If you are a running enthusiast, or planning to join a long distance run, you need to learn the proper running technique because it teaches you how to run faster and improve your performance.

A good running technique can also prevent serious leg injuries which often happen to athletes who were not prepared for short distance runs and/or marathons.

There are five important key elements you need to consider when running. These include the proper lifting of your toes, heels and knees, the extension of your legs and the ‘clawing’ technique.

However, it is difficult to improve each element especially when you are actually running. That’s why a good marathon training plan can help you isolate and improve these elements.

Running Technique For Beginners

If it is your first time to join a marathon or a running event, you need to familiarize yourself with the different running techniques for beginners. One of them is the proper way to breathe while running. It allows you to inhale sufficient amount of oxygen needed for your body. However, you should not take deep breaths when running because that will only disrupt your breathing pace.

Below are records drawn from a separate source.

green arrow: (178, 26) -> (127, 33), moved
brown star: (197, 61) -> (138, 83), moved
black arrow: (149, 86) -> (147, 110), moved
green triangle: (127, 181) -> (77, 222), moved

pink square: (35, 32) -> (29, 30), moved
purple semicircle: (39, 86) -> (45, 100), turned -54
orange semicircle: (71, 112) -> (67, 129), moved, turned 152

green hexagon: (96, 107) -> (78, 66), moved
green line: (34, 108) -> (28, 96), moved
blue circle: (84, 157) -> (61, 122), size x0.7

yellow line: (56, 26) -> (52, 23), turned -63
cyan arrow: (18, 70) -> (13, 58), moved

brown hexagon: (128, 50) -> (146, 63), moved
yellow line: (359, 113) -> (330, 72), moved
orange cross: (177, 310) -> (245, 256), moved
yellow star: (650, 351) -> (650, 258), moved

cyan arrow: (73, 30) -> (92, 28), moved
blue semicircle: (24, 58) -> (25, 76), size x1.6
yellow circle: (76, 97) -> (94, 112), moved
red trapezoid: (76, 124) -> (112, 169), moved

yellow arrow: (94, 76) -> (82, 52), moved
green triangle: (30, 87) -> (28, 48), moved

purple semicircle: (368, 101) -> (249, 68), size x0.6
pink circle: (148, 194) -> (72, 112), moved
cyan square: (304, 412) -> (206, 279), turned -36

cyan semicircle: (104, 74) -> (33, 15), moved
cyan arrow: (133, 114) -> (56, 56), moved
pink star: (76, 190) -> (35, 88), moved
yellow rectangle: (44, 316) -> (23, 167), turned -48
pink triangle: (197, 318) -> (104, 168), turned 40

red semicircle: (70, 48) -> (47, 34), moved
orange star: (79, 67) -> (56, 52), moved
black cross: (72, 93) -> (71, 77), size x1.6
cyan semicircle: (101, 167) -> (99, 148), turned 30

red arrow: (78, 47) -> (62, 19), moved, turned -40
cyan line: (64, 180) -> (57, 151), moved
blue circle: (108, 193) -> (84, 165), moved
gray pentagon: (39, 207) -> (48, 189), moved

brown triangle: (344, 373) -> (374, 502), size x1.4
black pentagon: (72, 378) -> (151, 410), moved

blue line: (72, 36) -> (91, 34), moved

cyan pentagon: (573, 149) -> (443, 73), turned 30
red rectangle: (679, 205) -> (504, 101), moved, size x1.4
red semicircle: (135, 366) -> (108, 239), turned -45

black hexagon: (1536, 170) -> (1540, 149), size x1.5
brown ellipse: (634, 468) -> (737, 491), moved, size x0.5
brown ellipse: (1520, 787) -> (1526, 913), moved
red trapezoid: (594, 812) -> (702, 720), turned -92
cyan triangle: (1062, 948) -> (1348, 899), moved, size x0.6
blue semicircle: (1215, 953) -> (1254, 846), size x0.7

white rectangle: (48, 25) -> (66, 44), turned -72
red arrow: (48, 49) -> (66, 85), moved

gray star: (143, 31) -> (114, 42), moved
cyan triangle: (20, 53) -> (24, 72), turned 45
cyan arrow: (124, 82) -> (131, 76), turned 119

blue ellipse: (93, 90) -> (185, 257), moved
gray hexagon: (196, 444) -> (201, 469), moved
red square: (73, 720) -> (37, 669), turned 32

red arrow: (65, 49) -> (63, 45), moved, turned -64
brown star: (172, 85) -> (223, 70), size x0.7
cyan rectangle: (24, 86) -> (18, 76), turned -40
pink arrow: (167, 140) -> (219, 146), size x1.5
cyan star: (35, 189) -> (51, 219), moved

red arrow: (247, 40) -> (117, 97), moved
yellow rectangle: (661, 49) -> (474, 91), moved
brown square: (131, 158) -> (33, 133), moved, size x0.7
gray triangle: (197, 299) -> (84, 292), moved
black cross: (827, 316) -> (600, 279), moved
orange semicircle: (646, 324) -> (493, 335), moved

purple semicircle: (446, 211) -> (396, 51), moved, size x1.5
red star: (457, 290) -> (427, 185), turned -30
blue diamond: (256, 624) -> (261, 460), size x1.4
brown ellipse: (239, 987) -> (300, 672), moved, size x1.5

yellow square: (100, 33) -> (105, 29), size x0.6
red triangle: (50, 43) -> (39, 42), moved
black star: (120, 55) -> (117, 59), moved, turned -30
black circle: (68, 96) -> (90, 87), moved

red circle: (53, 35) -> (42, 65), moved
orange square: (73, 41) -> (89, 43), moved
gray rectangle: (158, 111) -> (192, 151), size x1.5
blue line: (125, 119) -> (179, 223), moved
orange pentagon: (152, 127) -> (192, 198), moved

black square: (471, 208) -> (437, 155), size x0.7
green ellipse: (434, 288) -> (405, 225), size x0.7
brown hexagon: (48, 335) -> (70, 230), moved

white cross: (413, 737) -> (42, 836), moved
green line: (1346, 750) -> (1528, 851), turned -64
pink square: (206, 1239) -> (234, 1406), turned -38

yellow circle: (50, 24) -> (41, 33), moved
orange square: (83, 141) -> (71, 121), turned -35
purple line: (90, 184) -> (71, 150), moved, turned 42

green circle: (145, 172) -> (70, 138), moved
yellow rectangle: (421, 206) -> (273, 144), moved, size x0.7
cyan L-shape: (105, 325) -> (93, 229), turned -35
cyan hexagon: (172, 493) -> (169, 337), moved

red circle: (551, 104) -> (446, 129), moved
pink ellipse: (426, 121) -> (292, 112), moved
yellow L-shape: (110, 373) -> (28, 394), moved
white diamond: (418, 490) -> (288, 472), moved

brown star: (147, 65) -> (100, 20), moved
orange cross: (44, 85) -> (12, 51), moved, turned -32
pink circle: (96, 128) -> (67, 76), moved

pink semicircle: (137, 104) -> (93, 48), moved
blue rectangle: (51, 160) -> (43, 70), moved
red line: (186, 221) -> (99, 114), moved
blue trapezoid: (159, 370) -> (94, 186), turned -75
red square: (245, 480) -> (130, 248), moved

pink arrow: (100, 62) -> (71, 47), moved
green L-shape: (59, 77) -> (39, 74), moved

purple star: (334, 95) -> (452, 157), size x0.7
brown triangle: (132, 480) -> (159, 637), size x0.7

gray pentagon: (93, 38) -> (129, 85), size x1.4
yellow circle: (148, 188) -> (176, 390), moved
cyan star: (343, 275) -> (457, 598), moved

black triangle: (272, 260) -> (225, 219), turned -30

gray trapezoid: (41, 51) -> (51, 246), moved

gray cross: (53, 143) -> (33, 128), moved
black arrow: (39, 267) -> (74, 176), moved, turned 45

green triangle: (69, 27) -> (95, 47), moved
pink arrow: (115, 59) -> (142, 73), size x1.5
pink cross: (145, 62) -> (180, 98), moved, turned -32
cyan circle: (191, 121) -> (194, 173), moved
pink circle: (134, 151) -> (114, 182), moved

Another running technique for beginners is to maintain proper posture by keeping your upper body as upright and relaxed as possible. Proper posture can save you energy because and increase your oxygen intake because your chest will be more open and the balance over your legs will be more evenly distributed

Running Technique For Long Distance

Whether you’re planning to run a 5-kilometer, 10-kilometer, half-marathon or marathon, it is important to select the right marathon training programme for you.

The best programmes have information on running technique for long distance events, and will help you reach the peak of your physical fitness. Recent studies show that most marathon injuries are caused by unprepared athletes and/or improper running techniques. These injuries include the runners knee, ankle and calf strain injury, shin splints and hamstring: runners knee is characterized by a pain in the knee and it can only occur when you try to run; ankle and calf injury occurs because of poor running techniques and lack of stretching; while shin splits and hamstring are common on long distance runners.

Running Techniques To Get Faster

One of the advantages you can get from a marathon training programme is learning different running techniques to get faster.

You will be able to slash seconds off your running time and maximize your running speed. Some of the techniques you will learn are the correct breathing speed, the proper clawing and striding, and the right running form.

If you want run faster, you need to have breathing exercises to improve your breathing ability. This can be done by breathing fast for 30 seconds; first by breathing in and out with your nose and then with your mouth. Do this for several steps and work your way up to 1 minute. Take deep breaths, but don’t hold your breath. This exercise will improve the way you provide oxygen to your muscles.